His work helped detectives at the National Hi-Tech Crime Unit secure the arrest of a 21-year-old Russian mechanical engineering student Ivan Maksakov last year.
The investigation unravelled one of the most high-profile internet crime syndicates and set the scene for four further arrests, it emerged last week.
Lyon, now chief technology officer at Prolexic, which specialises in defending firms against denial of service attacks, used specially developed software to trace and monitor "bot nets" of hacked PCs used for the attacks.
"We located the bot nets because our systems took the attacks on behalf of customers. With all the information we gathered, we posed as bot nets ourselves," he said.
A breakthrough came when Lyon and his colleagues found details of the chat channel used by the gang hidden in bot net software downloaded from an infected machine. It emerged the gang was using internet relay chat to talk to each other and to control up to 80,000 bot nets.
"We were on the chatrooms where they were controlling the bots from, watching them talking about who they were going to attack next," he said.
Lyon posed as a hacker and, over the next few months, earned the trust of the criminals and built up a profile of them.
The gang remained out of reach until Maksakov made the mistake of logging into an internet chat session in March 2004 using his own IP address. Lyon traced Maksakov’s address and phone number in Russia and sent off an urgent e-mail to the Hi-Tech Crime Unit.
"Ivan was the name that was given to us via exe during ICQ chat.
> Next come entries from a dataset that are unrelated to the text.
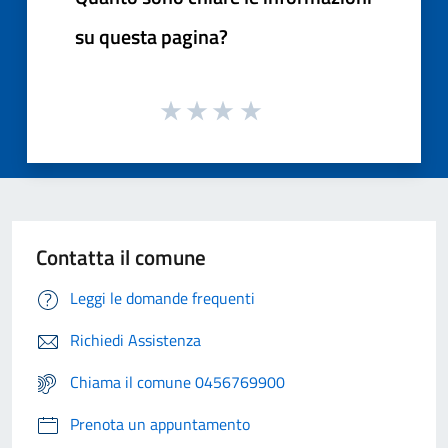
su questa pagina?
Contatta il comune
Leggi le domande frequenti
Richiedi Assistenza
Chiama il comune 0456769900
Prenota un appuntamento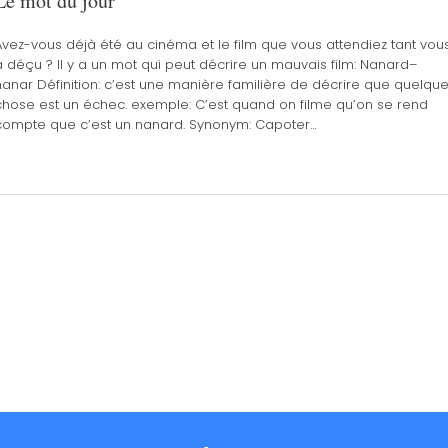
Le mot du jour
Avez-vous déjà été au cinéma et le film que vous attendiez tant vou
a déçu ? Il y a un mot qui peut décrire un mauvais film: Nanard–
nanar Définition: c’est une manière familière de décrire que quelqu
chose est un échec. exemple: C’est quand on filme qu’on se rend
compte que c’est un nanard. Synonym: Capoter…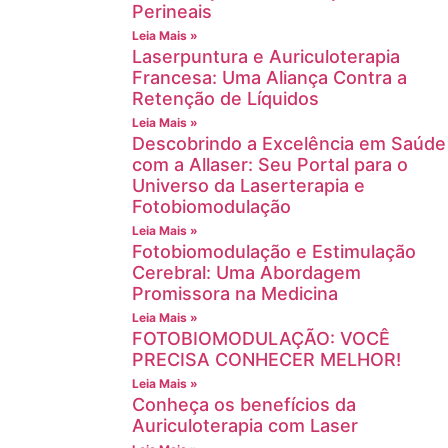
Perineais
Leia Mais »
Laserpuntura e Auriculoterapia
Francesa: Uma Aliança Contra a
Retenção de Líquidos
Leia Mais »
Descobrindo a Excelência em Saúde
com a Allaser: Seu Portal para o
Universo da Laserterapia e
Fotobiomodulação
Leia Mais »
Fotobiomodulação e Estimulação
Cerebral: Uma Abordagem
Promissora na Medicina
Leia Mais »
FOTOBIOMODULAÇÃO: VOCÊ
PRECISA CONHECER MELHOR!
Leia Mais »
Conheça os benefícios da
Auriculoterapia com Laser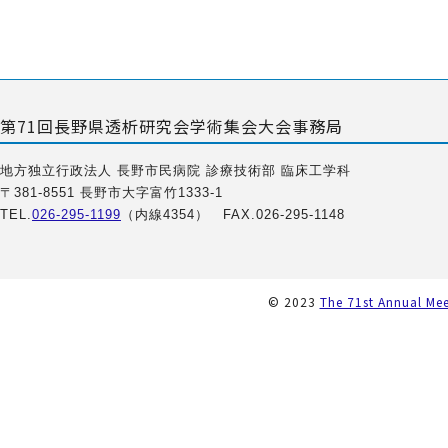
第71回長野県透析研究会学術集会大会事務局
地方独立行政法人 長野市民病院 診療技術部 臨床工学科
〒381-8551 長野市大字富竹1333-1
TEL.
026-295-1199
（内線4354） FAX.026-295-1148
© 2023
The 71st Annual Mee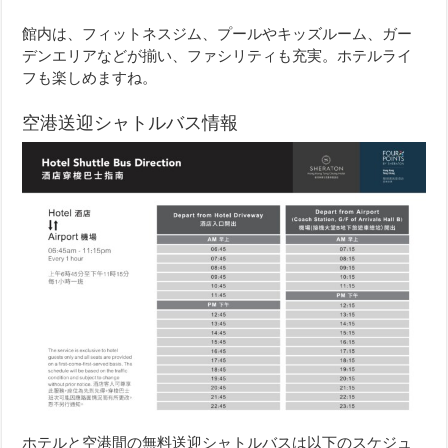
館内は、フィットネスジム、プールやキッズルーム、ガー
デンエリアなどが揃い、ファシリティも充実。ホテルライ
フも楽しめますね。
空港送迎シャトルバス情報
ホテルと空港間の無料送迎シャトルバスは以下のスケジュ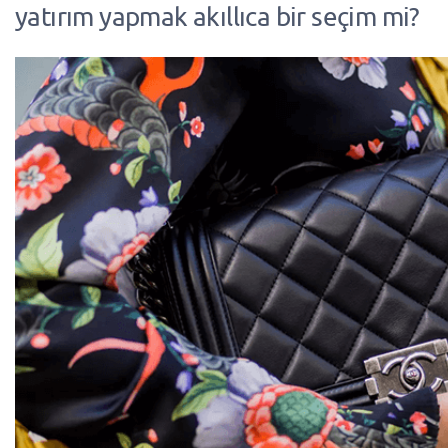
yatırım yapmak akıllıca bir seçim mi?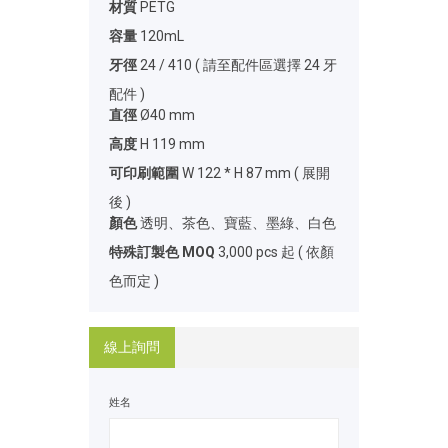
材質
PETG
容量
120mL
牙徑
24 / 410 ( 請至配件區選擇 24 牙
配件 )
直徑
Ø40 mm
高度
H 119 mm
可印刷範圍
W 122 * H 87 mm ( 展開
後 )
顏色
透明、茶色、寶藍、墨綠、白色
特殊訂製色 MOQ
3,000 pcs 起 ( 依顏
色而定 )
線上詢問
姓名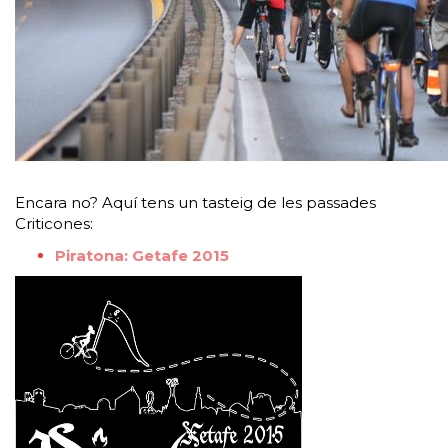
Encara no? Aquí tens un tasteig de les passades
Criticones:
Piratona: Getafe 2015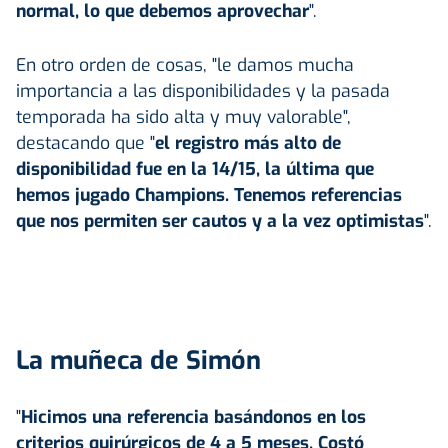
normal, lo que debemos aprovechar
".
En otro orden de cosas, "le damos mucha
importancia a las disponibilidades y la pasada
temporada ha sido alta y muy valorable",
destacando que "
el registro más alto de
disponibilidad fue en la 14/15, la última que
hemos jugado Champions. Tenemos referencias
que nos permiten ser cautos y a la vez optimistas
".
La muñeca de Simón
"
Hicimos una referencia basándonos en los
criterios quirúrgicos de 4 a 5 meses. Costó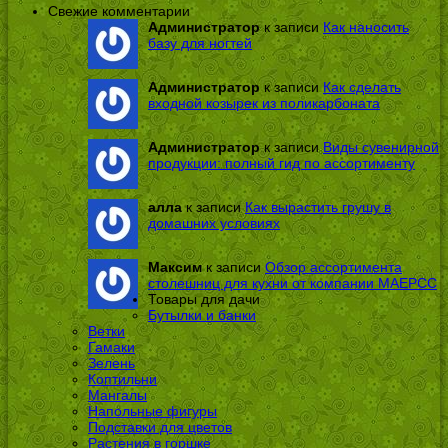
Свежие комментарии
Администратор
к записи
Как наносить
базу для ногтей
Администратор
к записи
Как сделать
входной козырек из поликарбоната
Администратор
к записи
Виды сувенирной
продукции: полный гид по ассортименту
алла
к записи
Как вырастить грушу в
домашних условиях
Максим
к записи
Обзор ассортимента
столешниц для кухни от компании МАЕРСС
Товары для дачи
Бутылки и банки
Ветки
Гамаки
Зелень
Коптильни
Мангалы
Напольные фигуры
Подставки для цветов
Растения в горшке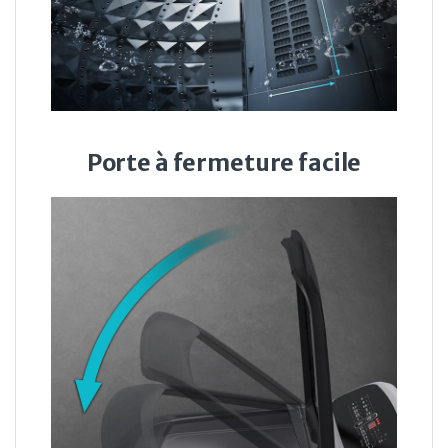
Porte à fermeture facile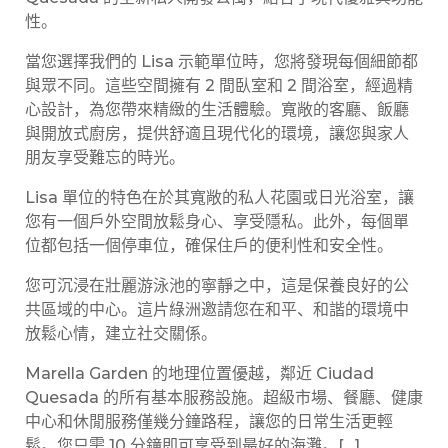
性。
當您選擇我們的 Lisa 示範單位時，您將發現每個細節都
與眾不同。這些空間擁有 2 間臥室和 2 間浴室，經過精
心設計，為您帶來精緻的生活體驗。寬敞的客廳、飯廳
與開放式廚房，提供舒適且現代化的環境，讓您與家人
朋友享受難忘的時光。
Lisa 單位的特色在於其寬敞的私人花園或日光浴室，讓
您有一個戶外空間放鬆身心、享受隱私。此外，每個單
位都包括一個停車位，確保住戶的便利性和安全性。
您可沉浸在壯麗游泳池的寧靜之中，這是保養良好的公
共區域的中心。這片綠洲邀請您在和平、和諧的環境中
放鬆心情，建立社交關係。
Marella Garden 的地理位置優越，鄰近 Ciudad
Quesada 的所有基本服務設施。超級市場、餐廳、健康
中心和休閒服務僅幾分鐘路程，讓您的日常生活更輕
鬆。您只需 10 分鐘即可享受到最好的海灘。[…]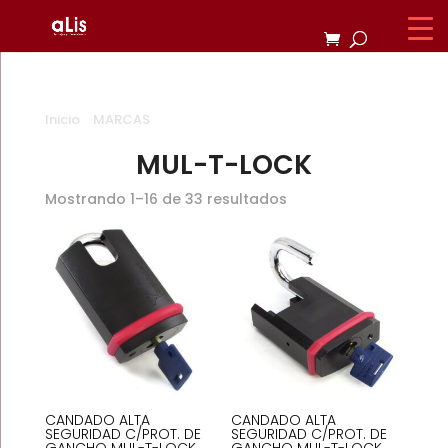
Inicio
/
MARCAS
/ MUL-T-LOCK
MUL-T-LOCK
Mostrando 1–16 de 33 resultados
CANDADO ALTA
CANDADO ALTA
SEGURIDAD C/PROT. DE
SEGURIDAD C/PROT. DE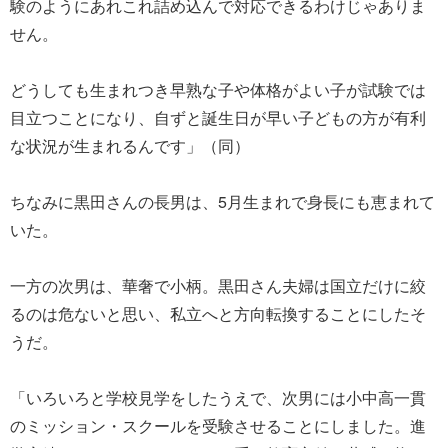
験のようにあれこれ詰め込んで対応できるわけじゃありま
せん。
どうしても生まれつき早熟な子や体格がよい子が試験では
目立つことになり、自ずと誕生日が早い子どもの方が有利
な状況が生まれるんです」（同）
ちなみに黒田さんの長男は、5月生まれで身長にも恵まれて
いた。
一方の次男は、華奢で小柄。黒田さん夫婦は国立だけに絞
るのは危ないと思い、私立へと方向転換することにしたそ
うだ。
「いろいろと学校見学をしたうえで、次男には小中高一貫
のミッション・スクールを受験させることにしました。進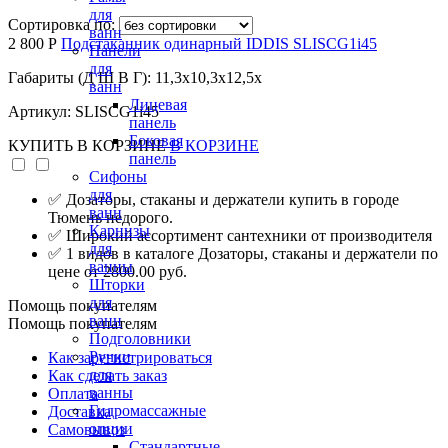
для
Сортировка по:
ванн
2 800 Р
Подстаканник одинарный IDDIS SLISCG1i45
Панели
для
Габариты (Д Ш В Г): 11,3x10,3x12,5x
ванн
Лицевая
Артикул: SLISCG1i45
панель
Боковая
КУПИТЬ
В КОРЗИНЕ
В КОРЗИНЕ
панель
Сифоны
для
✅ Дозаторы, стаканы и держатели купить в городе
ванн
Тюмень недорого.
Карнизы
✅ Широкий ассортимент сантехники от производителя
для
✅ 1 видов в каталоге Дозаторы, стаканы и держатели по
ванны
цене от 2800.00 руб.
Шторки
для
Помощь покупателям
ванн
Помощь покупателям
Подголовники
Ручки
Как зарегистрироваться
для
Как сделать заказ
ванны
Оплата
Гидромассажные
Доставка
опции
Самовывоз
Стандартные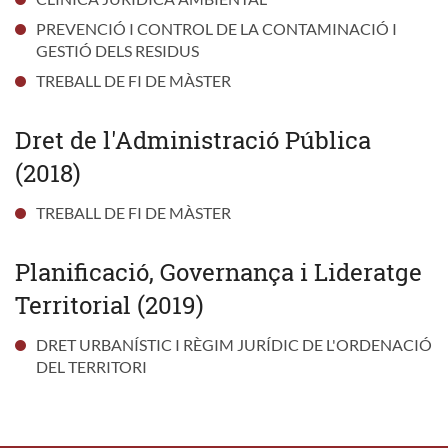
PREVENCIÓ I CONTROL DE LA CONTAMINACIÓ I
GESTIÓ DELS RESIDUS
TREBALL DE FI DE MÀSTER
Dret de l'Administració Pública
(2018)
TREBALL DE FI DE MÀSTER
Planificació, Governança i Lideratge
Territorial (2019)
DRET URBANÍSTIC I RÈGIM JURÍDIC DE L'ORDENACIÓ
DEL TERRITORI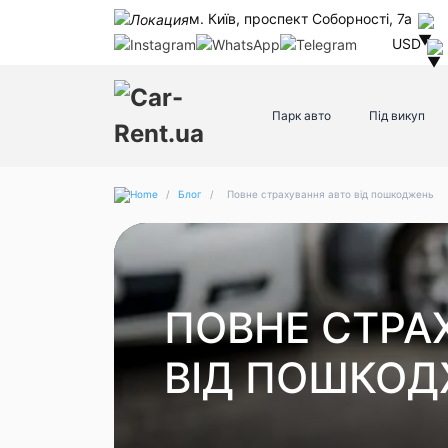
м. Київ, проспект Соборності, 7а
USD
Парк авто
Під викуп
/
Блог
/
Повне страхування авто від пошкоджень
ПОВНЕ СТРА
ВІД ПОШКО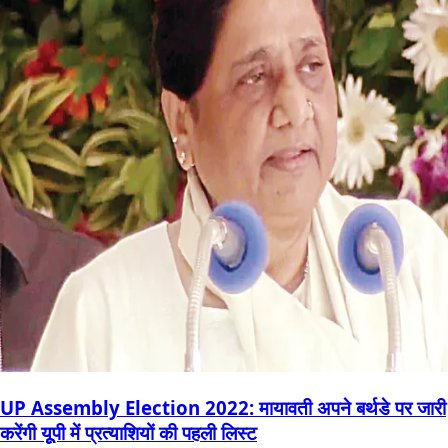
UP Assembly Election 2022: मायावती अपने बर्थडे पर जारी
करेंगी यूूपी में प्रत्याशियों की पहली लिस्ट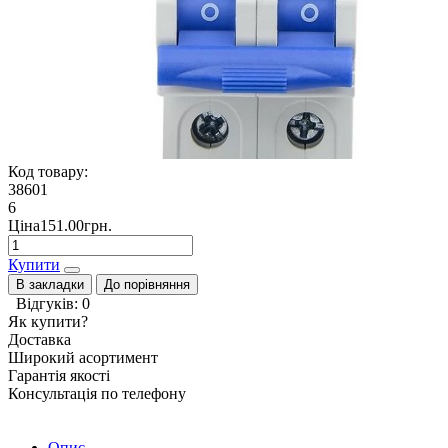
Код товару:
38601
6
Ціна151.00грн.
Купити
В закладки
До порівняння
Відгуків: 0
Як купити?
Доставка
Широкий асортимент
Гарантія якості
Консультація по телефону
Опис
His last name, address and phone number are now known."
Cybercriminal caught in the chatroom
Some of the chatroom evidence collected for the case:
>My name is Ivan
>I'm from Russia
>For me it was easy. Just send a big ddos [denial of service attack]... then send an e-mail saying you are down if you want to be up again you have to pay
>I got $5000 or $10,000 depending how big the site is
>Then sometimes I get hired as a security expert to secure sites and leave holes so that other people can do the same thing and I get some of what they make hehehe.